Another one who was good in the role is Jennifer Larmore on her Harmonia recording with Rene Jacobs, she sounds convincing. So does Janet Baker. I guess it all depends who the mezzo is who can bring it off.

Really gotta kick it this time! Bye guys, until next month!

Ben Mullins wrote (August 10, 2000): 18:32
(To Robert Sherman) A male soprano? As in a castrato? I didn't know they still made those! This puts me in mind of the anecdote where Stravinsky (I think it was Stravinsky) was asked by the pope what the Catholic Church could do for music, to which Igor replied: "Give us back castratos!"

Matthew Westphal wrote (August 11, 2000): 4:05
< Robert Sherman wrote: I also have a lot of difficulty relating to altos -- male or female -- doing heroic male roles, as is commonly done with Händel's Julius Caesar. The height of disconnect was a performance of that opera I saw recently in which Ptolemy, a lecherous playboy, is trying to put the moves on Julia, a virtuous woman. Julia was an alto but Ptolemy was a male soprano. Weird! And Caesar himself was played by a female alto who had learned well how to walk and move like a strong athletic man -- but why not go all the way and use a bass-baritone? Terfel would be perfectly suited to the role. >
Why not go all the way and use a studious-looking, high-strung young tenor as the Composer in Ariadne auf Naxos? Bostridge would be perfectly suited to the role.

Why not? For the same reason, I should think, that we don't go all the way and cast randy young tenors or baritones as Cherubino and Octavian.

< I recognize that none of the above is politically correct, and probably historically incorrect as well. So be it. >
Careful, Bob. My friends in the Thought Police will deport you to re-education camp and force you to take seminars in Gender Studies.

Robert Sherman wrote (August 11, 2000): 14:37
< Matthew Westphal wrote: Why not go all the way and use a studious-looking, high-strung young tenor as the Composer in Ariadne auf Naxos? Bostridge would be perfectly suited to the role.
Why not? For the same reason, I should think, that we don't go all the way and cast randy young tenors or baritones as Cherubino and Octavian. >
And that reason is?

Galina Kolomietz wrote (August 11, 2000):
(To Robert Sherman) *** And that reason is, IMHO: fidelity to the music and rejection of stereotypes. If a stereotype is that important (a fat woman as a heroic Cesare - Oh, horror!), then why don't let them lip-synch? Some fat and ugly thing would be singing behind the curtain, and a hunky lad would be lip-synching up on the stage - a perfect composite Giulio Cesare. I'm sure the likes of Britney Spears could provide valuable advice on how to lip-synch.


Counter-tenor repertoire

Elly Compton
wrote (February 2, 2001):
My lovely counter-tenor fiance, Nick, has got a recital on 4th March. It's just a little one for the college music society, but the standard is surprisingly high and it will only be his second time of singing counter-tenor in public (he only realised that he is a counter-tenor rather than a tenor with a loud falsetto about 9 months ago, and still sings tenor in our chapel choir). He's asked me to help him find repertoire, and as well as making my own suggestions (particularly Schubert Lieder, as David Daniels does!) I was wondering if anyone here could offer some suggestions?

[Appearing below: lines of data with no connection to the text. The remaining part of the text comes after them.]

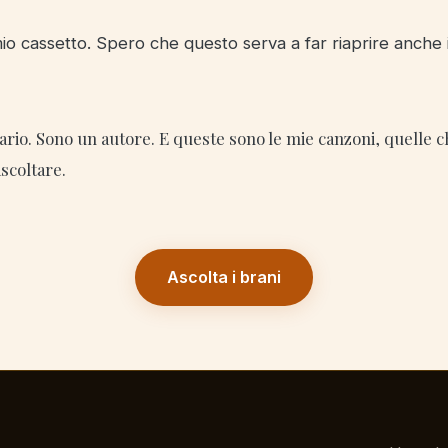
mio cassetto. Spero che questo serva a far riaprire anche i
io. Sono un autore. E queste sono le mie canzoni, quelle c
ascoltare.
Ascolta i brani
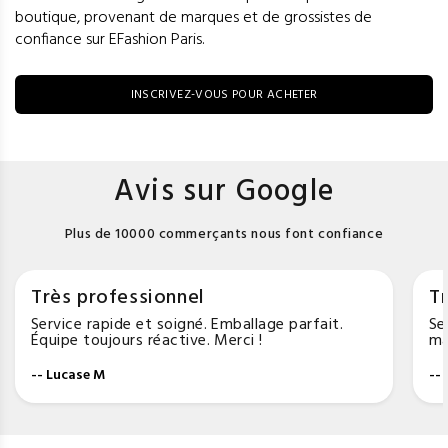
boutique, provenant de marques et de grossistes de
confiance sur EFashion Paris.
INSCRIVEZ-VOUS POUR ACHETER
Avis sur Google
Plus de 10000 commerçants nous font confiance
Très professionnel
Tr
Service rapide et soigné. Emballage parfait.
Se
Équipe toujours réactive. Merci !
ma
-- Lucase M
--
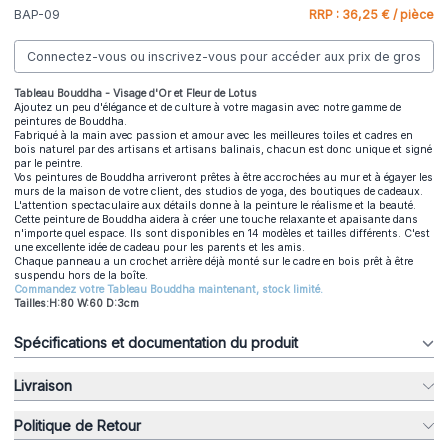
BAP-09
RRP : 36,25 € / pièce
Connectez-vous ou inscrivez-vous pour accéder aux prix de gros
Tableau Bouddha - Visage d'Or et Fleur de Lotus
Ajoutez un peu d'élégance et de culture à votre magasin avec notre gamme de
peintures de Bouddha.
Fabriqué à la main avec passion et amour avec les meilleures toiles et cadres en
bois naturel par des artisans et artisans balinais, chacun est donc unique et signé
par le peintre.
Vos peintures de Bouddha arriveront prêtes à être accrochées au mur et à égayer les
murs de la maison de votre client, des studios de yoga, des boutiques de cadeaux.
L'attention spectaculaire aux détails donne à la peinture le réalisme et la beauté.
Cette peinture de Bouddha aidera à créer une touche relaxante et apaisante dans
n'importe quel espace. Ils sont disponibles en 14 modèles et tailles différents. C'est
une excellente idée de cadeau pour les parents et les amis.
Chaque panneau a un crochet arrière déjà monté sur le cadre en bois prêt à être
suspendu hors de la boîte.
Commandez votre Tableau Bouddha maintenant, stock limité.
Tailles:H:80 W:60 D:3cm
Spécifications et documentation du produit
Livraison
Politique de Retour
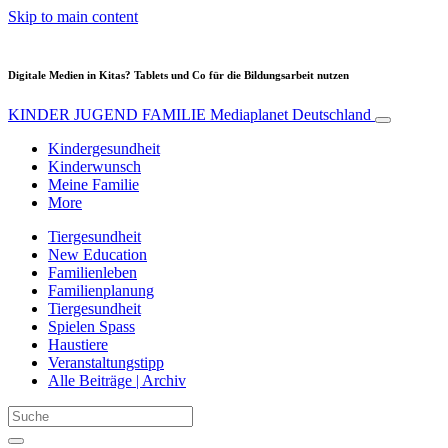
Skip to main content
Digitale Medien in Kitas? Tablets und Co für die Bildungsarbeit nutzen
KINDER JUGEND FAMILIE
Mediaplanet Deutschland
Kindergesundheit
Kinderwunsch
Meine Familie
More
Tiergesundheit
New Education
Familienleben
Familienplanung
Tiergesundheit
Spielen Spass
Haustiere
Veranstaltungstipp
Alle Beiträge | Archiv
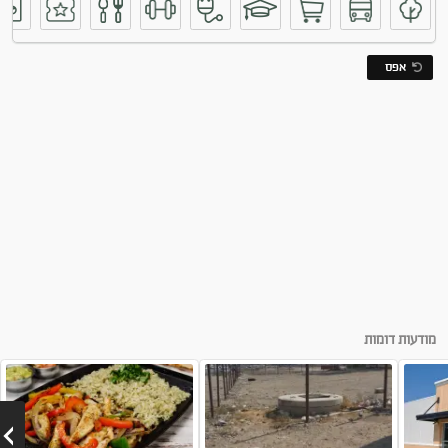
אפס
מודעות דומות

To give you some details about the voice, he's rather a high counter-tenor (is this always the case with former tenors who were good trebles?), definitely with a high-ish mezzo range rather than that of an alto. His break with his tenor voice is about D or E just above middle C. He can sing soprano B on a good day (our teacher thinks he'll be singing the Allegri "Miserere" again before long!!), and A/Bb on an average day but isn't yet confidant enough to go beyond F or G for the purposes of this recital.

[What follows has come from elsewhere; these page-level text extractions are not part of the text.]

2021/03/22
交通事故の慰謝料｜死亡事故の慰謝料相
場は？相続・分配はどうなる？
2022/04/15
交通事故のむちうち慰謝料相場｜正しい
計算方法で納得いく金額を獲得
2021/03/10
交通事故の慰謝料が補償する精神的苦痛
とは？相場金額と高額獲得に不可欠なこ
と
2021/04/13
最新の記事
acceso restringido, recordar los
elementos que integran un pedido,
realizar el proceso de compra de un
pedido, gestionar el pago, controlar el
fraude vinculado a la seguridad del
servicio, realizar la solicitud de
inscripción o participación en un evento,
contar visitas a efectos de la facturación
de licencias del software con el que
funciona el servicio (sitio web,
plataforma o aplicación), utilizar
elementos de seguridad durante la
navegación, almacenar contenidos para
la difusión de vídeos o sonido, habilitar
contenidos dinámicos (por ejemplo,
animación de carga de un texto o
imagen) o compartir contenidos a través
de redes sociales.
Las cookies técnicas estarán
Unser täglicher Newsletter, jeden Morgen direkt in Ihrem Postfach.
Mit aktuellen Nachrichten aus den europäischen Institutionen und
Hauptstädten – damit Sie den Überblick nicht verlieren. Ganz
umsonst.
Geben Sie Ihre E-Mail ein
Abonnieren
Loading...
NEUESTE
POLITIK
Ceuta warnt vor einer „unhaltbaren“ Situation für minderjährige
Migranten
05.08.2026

In terms of vocal quality he is definitely a mezzo, or even a soprano, rather than an alto. He is a good musician and has proper vibrato and a powerful, sonorous voice. But as he is new to the voice and is used to his much quieter and less rich tenor instrument, he occasionally lacks both control and confidence, so at this stage he shouldn't sing anything too difficult in terms of diaphram support. That said, he's making the Spirit in "Dido" currently look like a doddle, which it isn't, and he doesn't want anything that doesn't challenge him at all...

In terms of the content of the songs, he is an extremely good and gentle person but a very good actor, and he loves playing aggressive villains and particularly bad-tempered heroes! He'd also be glad to find one or two gentle, touchingly beautiful songs for contrast.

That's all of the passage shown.